▶ [WHAT YOU WILL DO]: Return all of the data exactly, omitting any images.

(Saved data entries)

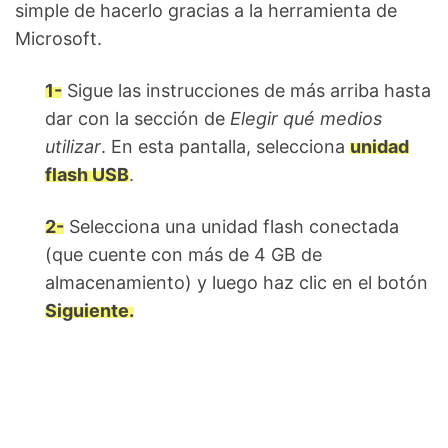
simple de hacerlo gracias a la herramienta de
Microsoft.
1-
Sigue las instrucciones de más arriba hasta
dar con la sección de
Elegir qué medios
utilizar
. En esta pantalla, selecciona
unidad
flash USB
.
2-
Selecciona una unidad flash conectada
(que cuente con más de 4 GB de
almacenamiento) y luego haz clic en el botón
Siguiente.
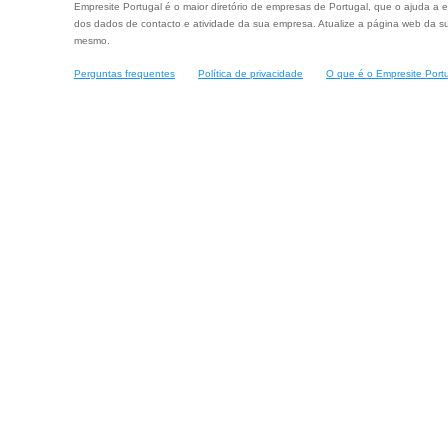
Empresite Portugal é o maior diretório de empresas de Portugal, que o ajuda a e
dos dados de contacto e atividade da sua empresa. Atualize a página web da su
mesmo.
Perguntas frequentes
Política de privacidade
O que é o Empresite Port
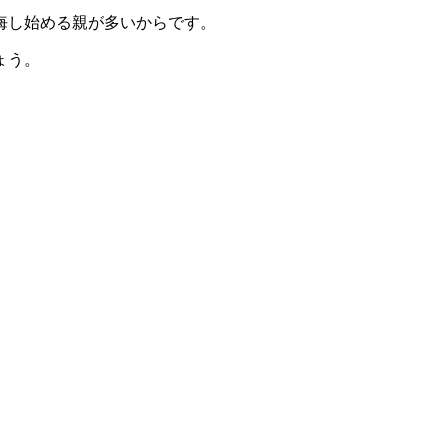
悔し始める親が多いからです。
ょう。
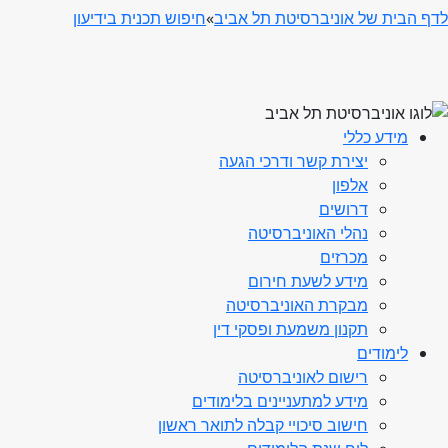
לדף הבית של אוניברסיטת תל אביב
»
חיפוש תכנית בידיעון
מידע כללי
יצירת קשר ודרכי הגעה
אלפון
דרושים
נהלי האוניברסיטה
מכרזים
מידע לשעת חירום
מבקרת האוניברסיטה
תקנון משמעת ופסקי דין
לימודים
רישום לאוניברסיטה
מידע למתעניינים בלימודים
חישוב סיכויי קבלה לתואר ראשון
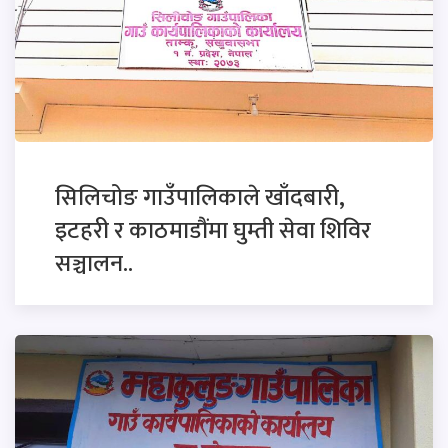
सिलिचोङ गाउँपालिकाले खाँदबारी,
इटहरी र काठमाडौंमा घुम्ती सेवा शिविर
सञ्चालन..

▶ [RESPONSE TO THE EXERCISE]:
simple de hacerlo gracias a la herramienta de
Microsoft.
1-
Sigue las instrucciones de más arriba hasta
dar con la sección de
Elegir qué medios
utilizar
. En esta pantalla, selecciona
unidad
flash USB
.
2-
Selecciona una unidad flash conectada
(que cuente con más de 4 GB de
almacenamiento) y luego haz clic en el botón
Siguiente.
Empresite Portugal é o maior diretório de empresas de Portugal, que o ajuda a e
dos dados de contacto e atividade da sua empresa. Atualize a página web da su
mesmo.
Perguntas frequentes
Política de privacidade
O que é o Empresite Port
悔し始める親が多いからです。
ょう。
לדף הבית של אוניברסיטת תל אביב
»
חיפוש תכנית בידיעון
מידע כללי
יצירת קשר ודרכי הגעה
אלפון
דרושים
נהלי האוניברסיטה
מכרזים
מידע לשעת חירום
מבקרת האוניברסיטה
תקנון משמעת ופסקי דין
לימודים
רישום לאוניברסיטה
מידע למתעניינים בלימודים
חישוב סיכויי קבלה לתואר ראשון
सिलिचोङ गाउँपालिकाले खाँदबारी,
इटहरी र काठमाडौंमा घुम्ती सेवा शिविर
सञ्चालन..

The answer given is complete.